Activity: Write out, character for character, the line containing "ミライース 660 L SAIII 衝突被害軽減ブレーキ パワーウィンドウ" and all lines after it up to the end of the listing.

Top of Task input

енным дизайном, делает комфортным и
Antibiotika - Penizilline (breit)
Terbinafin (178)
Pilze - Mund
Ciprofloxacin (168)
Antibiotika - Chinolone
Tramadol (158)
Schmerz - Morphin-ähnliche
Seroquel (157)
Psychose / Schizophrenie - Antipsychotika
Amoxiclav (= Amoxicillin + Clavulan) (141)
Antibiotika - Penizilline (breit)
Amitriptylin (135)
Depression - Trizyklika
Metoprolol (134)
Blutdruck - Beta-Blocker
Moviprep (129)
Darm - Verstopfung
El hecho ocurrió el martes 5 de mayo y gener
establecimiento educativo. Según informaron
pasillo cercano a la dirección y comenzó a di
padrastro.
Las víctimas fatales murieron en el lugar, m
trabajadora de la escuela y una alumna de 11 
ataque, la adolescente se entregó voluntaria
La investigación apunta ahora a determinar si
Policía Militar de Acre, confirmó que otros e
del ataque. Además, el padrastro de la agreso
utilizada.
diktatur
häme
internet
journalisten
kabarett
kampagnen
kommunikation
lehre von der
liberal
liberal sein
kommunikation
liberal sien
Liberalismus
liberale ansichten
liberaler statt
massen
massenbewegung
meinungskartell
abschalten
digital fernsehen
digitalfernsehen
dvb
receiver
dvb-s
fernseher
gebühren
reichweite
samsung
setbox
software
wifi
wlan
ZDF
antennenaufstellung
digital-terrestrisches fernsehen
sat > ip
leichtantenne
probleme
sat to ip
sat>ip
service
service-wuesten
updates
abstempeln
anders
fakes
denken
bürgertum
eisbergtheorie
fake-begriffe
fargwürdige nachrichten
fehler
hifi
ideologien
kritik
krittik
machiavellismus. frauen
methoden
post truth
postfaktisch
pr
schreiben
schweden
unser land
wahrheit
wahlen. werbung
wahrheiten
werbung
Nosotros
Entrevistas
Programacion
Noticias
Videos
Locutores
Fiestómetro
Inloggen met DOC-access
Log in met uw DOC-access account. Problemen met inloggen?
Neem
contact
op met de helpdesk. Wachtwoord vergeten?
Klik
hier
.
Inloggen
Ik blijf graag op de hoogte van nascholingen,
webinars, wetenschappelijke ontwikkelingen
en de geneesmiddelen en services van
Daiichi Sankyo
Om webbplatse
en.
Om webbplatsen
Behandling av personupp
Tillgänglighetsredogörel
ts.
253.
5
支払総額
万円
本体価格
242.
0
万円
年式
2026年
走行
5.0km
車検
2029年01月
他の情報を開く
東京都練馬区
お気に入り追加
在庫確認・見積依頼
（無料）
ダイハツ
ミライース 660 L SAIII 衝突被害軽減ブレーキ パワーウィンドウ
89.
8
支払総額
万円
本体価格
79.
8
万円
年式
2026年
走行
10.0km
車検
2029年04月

Bottom of Task input

Response to the exercise:
ミライース 660 L SAIII 衝突被害軽減ブレーキ パワーウィンドウ
89.
8
支払総額
万円
本体価格
79.
8
万円
年式
2026年
走行
10.0km
車検
2029年04月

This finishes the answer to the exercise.